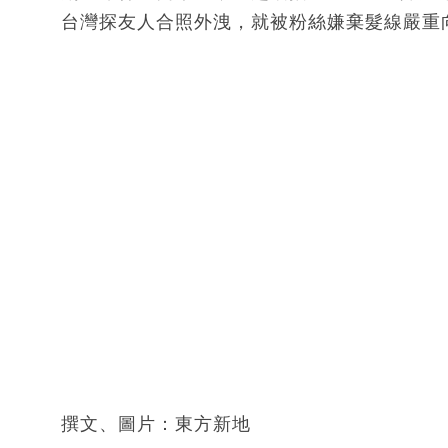
台灣探友人合照外洩，就被粉絲嫌棄髮線嚴重
撰文、圖片：東方新地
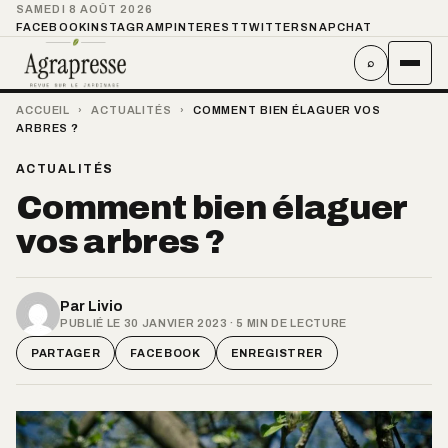
SAMEDI 8 AOÛT 2026
FACEBOOK
INSTAGRAM
PINTEREST
TWITTER
SNAPCHAT
⌕
ACCUEIL
›
ACTUALITÉS
›
COMMENT BIEN ÉLAGUER VOS
ARBRES ?
ACTUALITÉS
Comment bien élaguer
vos arbres ?
Par
Livio
PUBLIÉ LE 30 JANVIER 2023 · 5 MIN DE LECTURE
PARTAGER
FACEBOOK
ENREGISTRER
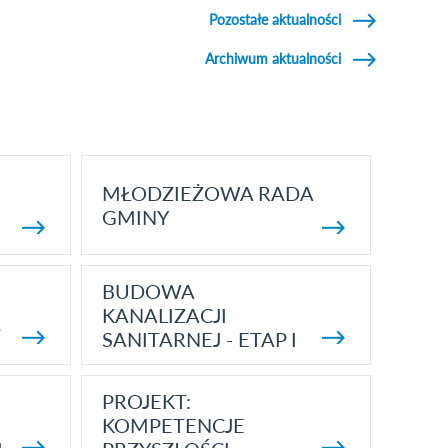
Pozostałe aktualności
Archiwum aktualności
MŁODZIEŻOWA RADA
GMINY
BUDOWA
KANALIZACJI
5
SANITARNEJ - ETAP I
PROJEKT:
KOMPETENCJE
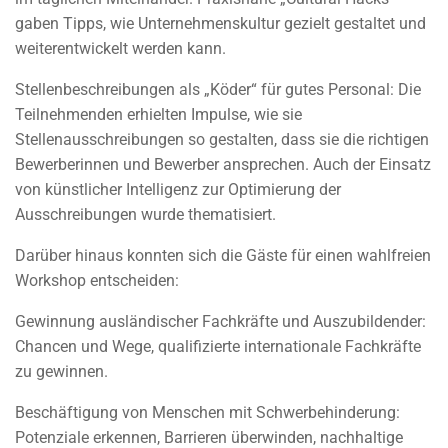
gaben Tipps, wie Unternehmenskultur gezielt gestaltet und
weiterentwickelt werden kann.
Stellenbeschreibungen als „Köder“ für gutes Personal: Die
Teilnehmenden erhielten Impulse, wie sie
Stellenausschreibungen so gestalten, dass sie die richtigen
Bewerberinnen und Bewerber ansprechen. Auch der Einsatz
von künstlicher Intelligenz zur Optimierung der
Ausschreibungen wurde thematisiert.
Darüber hinaus konnten sich die Gäste für einen wahlfreien
Workshop entscheiden:
Gewinnung ausländischer Fachkräfte und Auszubildender:
Chancen und Wege, qualifizierte internationale Fachkräfte
zu gewinnen.
Beschäftigung von Menschen mit Schwerbehinderung:
Potenziale erkennen, Barrieren überwinden, nachhaltige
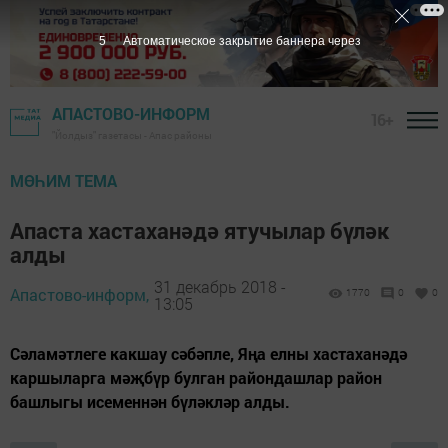
5
Автоматическое закрытие баннера через
АПАСТОВО-ИНФОРМ
16+
"Йолдыз" газетасы - Апас районы
МӨҺИМ ТЕМА
Апаста хастаханәдә ятучылар бүләк
алды
31 декабрь 2018 -
Апастово-информ,
1770
0
0
13:05
Сәламәтлеге какшау сәбәпле, Яңа елны хастаханәдә
каршыларга мәҗбүр булган райондашлар район
башлыгы исеменнән бүләкләр алды.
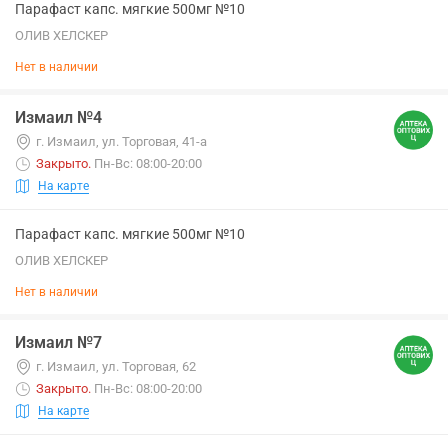
Парафаст капс. мягкие 500мг №10
ОЛИВ ХЕЛСКЕР
Нет в наличии
Измаил №4
г. Измаил, ул. Торговая, 41-а
Закрыто
.
Пн-Вс: 08:00-20:00
На карте
Парафаст капс. мягкие 500мг №10
ОЛИВ ХЕЛСКЕР
Нет в наличии
Измаил №7
г. Измаил, ул. Торговая, 62
Закрыто
.
Пн-Вс: 08:00-20:00
На карте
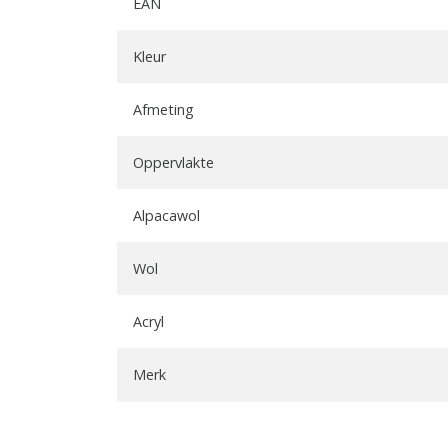
EAN
Kleur
Afmeting
Oppervlakte
Alpacawol
Wol
Acryl
Merk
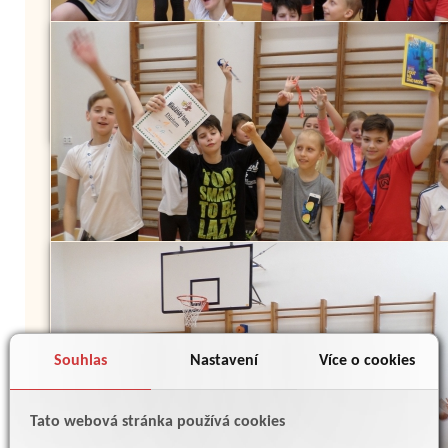
Souhlas
Nastavení
Více o cookies
Tato webová stránka používá cookies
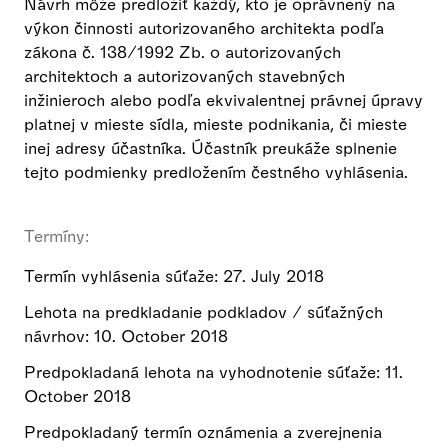
Návrh môže predložiť každý, kto je oprávnený na
výkon činnosti autorizovaného architekta podľa
zákona č. 138/1992 Zb. o autorizovaných
architektoch a autorizovaných stavebných
inžinieroch alebo podľa ekvivalentnej právnej úpravy
platnej v mieste sídla, mieste podnikania, či mieste
inej adresy účastníka. Účastník preukáže splnenie
tejto podmienky predložením čestného vyhlásenia.
Termíny:
Termín vyhlásenia súťaže: 27. July 2018
Lehota na predkladanie podkladov / súťažných
návrhov: 10. October 2018
Predpokladaná lehota na vyhodnotenie súťaže: 11.
October 2018
Predpokladaný termín oznámenia a zverejnenia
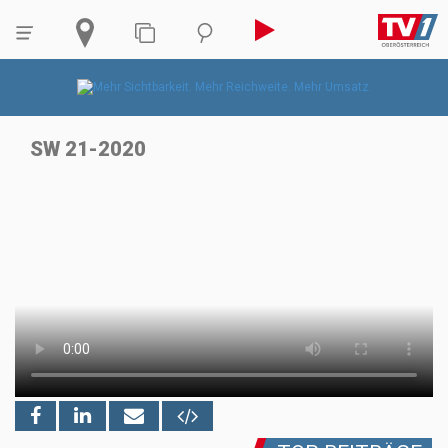
SW 21-2020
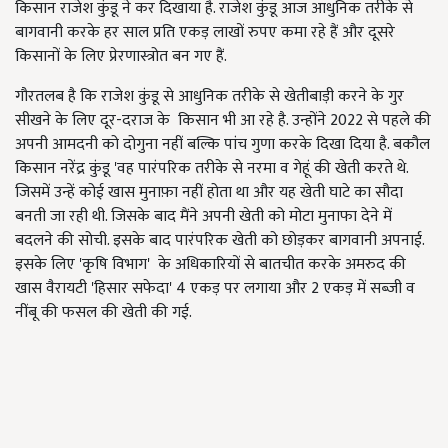
किसान राजेश कुंडू ने कर दिखाया है. राजेश कुंडू आज आधुनिक तरीके से
बागवानी करके हर साल प्रति एकड़ लाखों रुपए कमा रहे हैं और दूसरे
किसानों के लिए प्रेरणास्त्रोत बन गए हैं.
गौरतलब है कि राजेश कुंडू से आधुनिक तरीके से खेतीबाड़ी करने के गुर
सीखने के लिए दूर-दराज के किसान भी आ रहे है. उन्होंने 2022 से पहले की
अपनी आमदनी को दोगुना नहीं बल्कि पांच गुणा करके दिखा दिया है. बकौल
किसान नरेंद्र कुंडू 'वह पारंपरिक तरीके से नरमा व गेहूं की खेती करते थे.
जिसमें उन्हें कोई खास मुनाफ़ा नहीं होता था और यह खेती घाटे का सौदा
बनती जा रही थी. जिसके बाद मैंने अपनी खेती को मोटा मुनाफा देने में
बदलने की सोची. इसके बाद पारंपरिक खेती को छोड़कर बागवानी अपनाई.
इसके लिए 'कृषि विभाग' के अधिकारियों से बातचीत करके अमरुद की
खास वैरायटी 'हिसार सफेदा' 4 एकड़ पर लगाया और 2 एकड़ में सब्जी व
नींबू की फसल की खेती की गई.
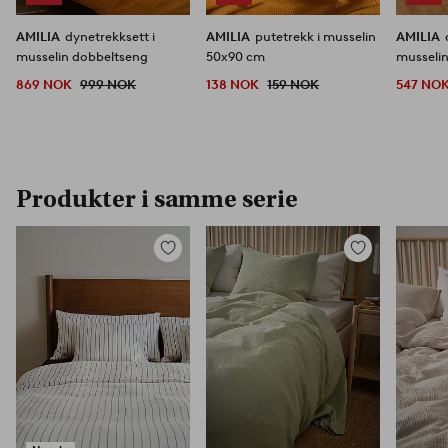
AMILIA
dynetrekksett i
AMILIA
putetrekk i musselin
AMILIA
musselin dobbeltseng
50x90 cm
musselin
869 NOK
999 NOK
138 NOK
159 NOK
547 NO
Produkter i samme serie
Legg
Legg
til
til
favoritter
favoritter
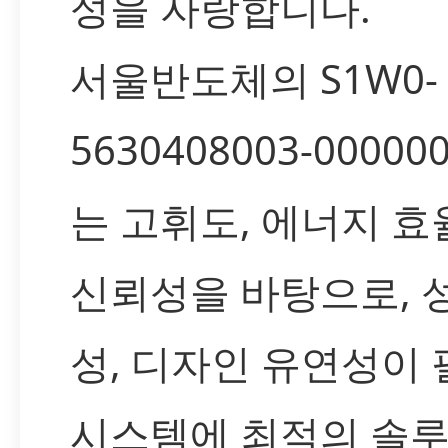
성을 자랑합니다.
서울반도체의 S1W0-
5630408003-000000
는 고휘도, 에너지 효
신뢰성을 바탕으로, 
성, 디자인 유연성이
시스템에 최적의 솔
=-=-=-=-=
→ What needs to be done: Go through the records above and return every line that holds the string "musselin".

→ Your solution:
putetrekk i musselin
musselin dobbeltseng
musselin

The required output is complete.